Profile Image for Dale Russell.
442 reviews9 followers
August 20, 2024
Curt Newton, AKA Captain Future, along with his friends Otho, Grag, Simon Wright, and his new bride Joan, have fought criminals, anarchists, and pirates across not only the nine planets of our solar system, but also to planets circling far away stars. Those battles have been strange and, in many cases, taking them to the edge of the eternal blackness, yet, they have survived and persevered against some of the most evil beings the universe has ever given birth to.

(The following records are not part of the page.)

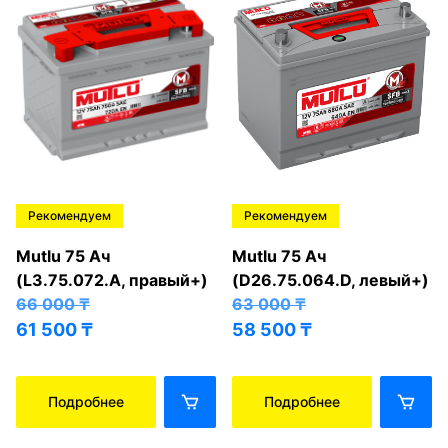
Рекомендуем
Рекомендуем
Mutlu 75 Ач
Mutlu 75 Ач
(L3.75.072.A, правый+)
(D26.75.064.D, левый+)
66 000
₸
63 000
₸
61 500
₸
58 500
₸
Подробнее
Подробнее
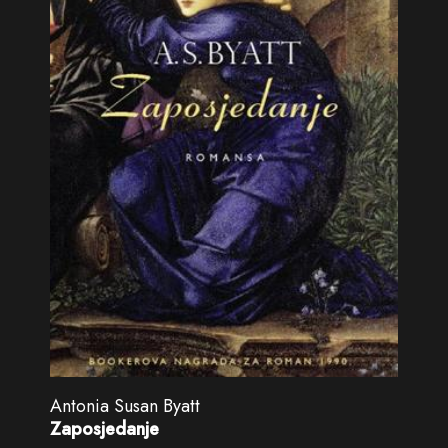
Antonia Susan Byatt
Zaposjedanje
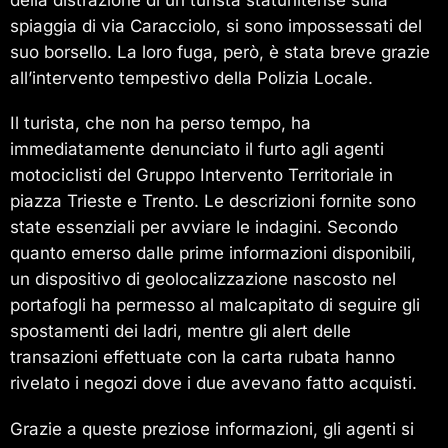
spiaggia di via Caracciolo, si sono impossessati del
suo borsello. La loro fuga, però, è stata breve grazie
all’intervento tempestivo della Polizia Locale.
Il turista, che non ha perso tempo, ha
immediatamente denunciato il furto agli agenti
motociclisti del Gruppo Intervento Territoriale in
piazza Trieste e Trento. Le descrizioni fornite sono
state essenziali per avviare le indagini. Secondo
quanto emerso dalle prime informazioni disponibili,
un dispositivo di geolocalizzazione nascosto nel
portafogli ha permesso al malcapitato di seguire gli
spostamenti dei ladri, mentre gli alert delle
transazioni effettuate con la carta rubata hanno
rivelato i negozi dove i due avevano fatto acquisti.
Grazie a queste preziose informazioni, gli agenti si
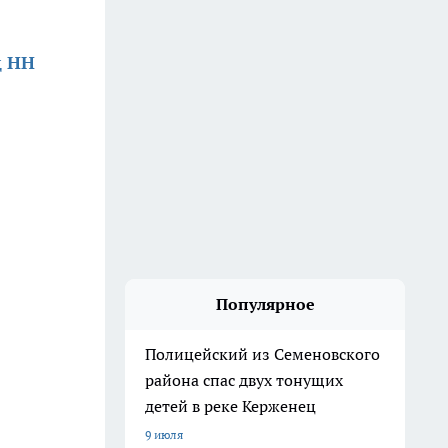
д НН
Популярное
Полицейский из Семеновского
района спас двух тонущих
детей в реке Керженец
9 июля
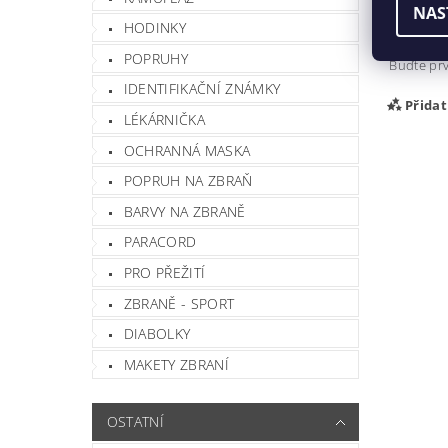
Buďte prv
NAS
HODINKY
Při
POPRUHY
Buďte prv
IDENTIFIKAČNÍ ZNÁMKY
Přida
LÉKÁRNIČKA
OCHRANNÁ MASKA
POPRUH NA ZBRAŇ
BARVY NA ZBRANĚ
PARACORD
PRO PŘEŽITÍ
ZBRANĚ - SPORT
DIABOLKY
Vlož
MAKETY ZBRANÍ
OSTATNÍ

But now, amazingly, the strangest adventure for Captain Future and the Futuremen takes place nowhere further away than within hailing distance of the place of his birth, as the most mysterious and seemingly impossible happens as visitors from an improbable place hint at something even darker and more deadly for an unsuspecting Earth...Just not the one that the team of the Futuremen has promised to defend...

LOST APOLLO is the 5th in the updated, and more mature, series of Captain Future (the 6th overall if you count the stand alone AVENGERS OF THE MOON that was Allen Steele's first foray into the Captain Future Universe), as well as starting a new story arc after the previous 4-book arc. A reminder that, this is not your father's CAPTAIN FUTURE. The pulpish and mostly young reader, teen type stories of the 40s and 50s provide the underpinnings and elements of these new stories, but Steele has turned the writing up and created more of a young adult feel with more adult themes and storytelling. And, while Steele has updated much of the feel and atmosphere, he has definitely kept the general feel of what it made Captain Future the premiere future science fiction hero pulp of its time with his avowed love of the space opera readily visible in every page and chapter. NEW READERS: you won't have to have read any of the original pulps, OR any of Steele's previous Captain Future stories to enjoy this story, though i definitely recommend picking them up if you enjoy this one. Can't wait until the next entry.